> **Task description**
Down to the last line, set down the material below exactly; skip the pictures.

> **Available data**
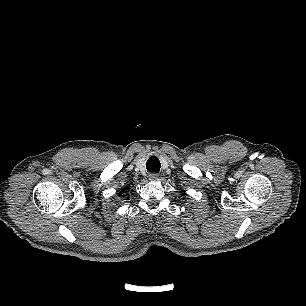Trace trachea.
Instances as JSON below:
<instances>
[{"mask_svg":"<svg viewBox=\"0 0 306 306\" xmlns=\"http://www.w3.org/2000/svg\"><path fill=\"white\" fill-rule=\"evenodd\" d=\"M160 167H161L160 161L155 156H151L146 162V168L149 172L158 173L160 171Z\"/></svg>","mask_w":306,"mask_h":306,"instance_id":"trachea-1","label":"trachea"}]
</instances>
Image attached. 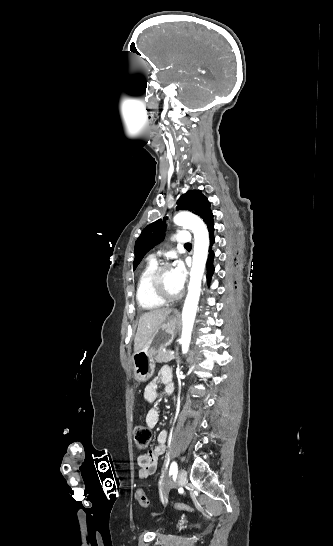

> **Exercise answer**
Trace trachea.
Instances as JSON below:
<instances>
[{"mask_svg":"<svg viewBox=\"0 0 306 306\" xmlns=\"http://www.w3.org/2000/svg\"><path fill=\"white\" fill-rule=\"evenodd\" d=\"M160 167H161L160 161L155 156H151L146 162V168L149 172L158 173L160 171Z\"/></svg>","mask_w":306,"mask_h":306,"instance_id":"trachea-1","label":"trachea"}]
</instances>
Image attached. 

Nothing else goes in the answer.